Her feet are about a half size different as well. Not really enough to cause problems buying shoes.

It only bothers her when she’s on her feet for a long time. Overall, she’s in great shape - she walks fast for 45 minutes 3-5 times a week, and has always been active. So it hasn’t caused her much problem, other than when it originally happened. I can’t imagine the fear her parents must have had.

I remember geting the vaccines. Sixty-two here. A brother and sister a year younger than I both had polio before they were old enough to go to school in our small, rural town. They’ve walked with a limp all their lives.

We have an adult friend of our age who has a weakened leg and has suffered recently with that setback syndrome that comes later in life. Can’t think of what it’s called.

I shudder to think of how frightening all those Sister Kenney newsreels were. The children with all those cumbersome braces and crutches struggling to walk and the terrifying iron lungs. I remember seeing whole wards of young people flat on their backs in these iron coffins seeing the world through those mirrors attached to the machines.

We also took The March of Dimes very seriously and made posters to support the cause.

Remember the mental connection with the Sabin vaccine with its little pink drop on a sugar cube and the not-so-much later LSD on sugar cubes?

I have a relative that is alive that had it. I knew somebody that has a relative that had Polio. So I met two people that are alive that had Polio. I’m almost 50. There are dead relatives that had Polio. My mother knew them.

I’m 39. My high-school advanced math teacher had polio. He walked with a severe limp and had some speech issues. Great teacher.

My first cousin had polio when he was eight or nine. He’s been in a wheelchair ever since (he’s 60-ish), and is currently degenerating slowly because of Post Polio Syndrome.

My girlfriend’s father had it as a child, and can’t walk without crutches or other assistance because of it. Other than that, he’s fine; he’s a very successful physician in Taiwan. I’m 25.

I’m 50 (born 1959) and I remember at least one vaccine dose being administered to me as a kid. I’m sure I’d had a dose even before then, just don’t remember it.

About 20 years back, I worked with a woman who was perhaps 10 years older than I was - and got polio just a year or two before the vaccine became available in the mid-1950s. She walked with a substantial limp but was otherwise pretty functional. No clue how she’s doing these days; I’ve heard of “post polio” syndrome that strikes victims decades after they were initially ill. It hadn’t hit her yet at that point.

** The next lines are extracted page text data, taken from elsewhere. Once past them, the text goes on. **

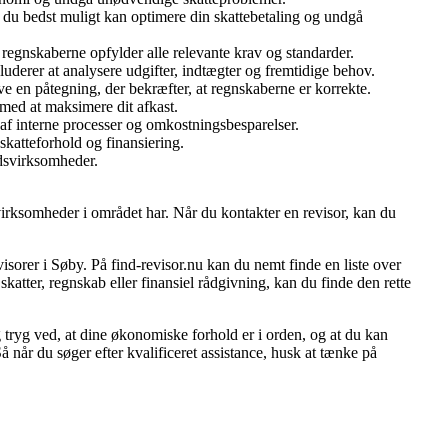
 du bedst muligt kan optimere din skattebetaling og undgå
regnskaberne opfylder alle relevante krav og standarder.
luderer at analysere udgifter, indtægter og fremtidige behov.
e en påtegning, der bekræfter, at regnskaberne er korrekte.
 med at maksimere dit afkast.
af interne processer og omkostningsbesparelser.
skatteforhold og finansiering.
ndsvirksomheder.
virksomheder i området har. Når du kontakter en revisor, kan du
evisorer i Søby. På find-revisor.nu kan du nemt finde en liste over
skatter, regnskab eller finansiel rådgivning, kan du finde den rette
g tryg ved, at dine økonomiske forhold er i orden, og at du kan
 når du søger efter kvalificeret assistance, husk at tænke på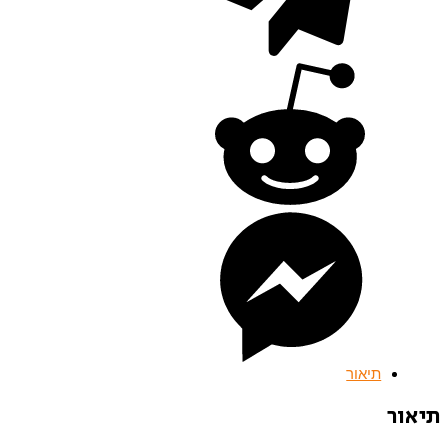
תיאור
תיאור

I’m 49. When I was in grade school, the neighbor lady across the street was a polio survivor, and it left her with respiratory paralysis. During the day she was in a rocking bed, and spent her nights in an iron lung.

One aunt had it, but I never really saw her and am not sure what effects she had from it. I met a lot of older people who’d had polio as children and had various long-term conditions because of it; I volunteered for a while on a geriatric ward, so knew the medical statuses of more elderly people than the average person my age would.

More unusually, a girl at school a year older than me had polio and was confined to a wheelchair. She’d be 35 now. Her parents had refused all vaccinations.

My sister-in-law had it. She got it before the vaccines were released, and fortunately came through relatively unscathed.
I’m 54, and had both the Sabin and Salk vaccines.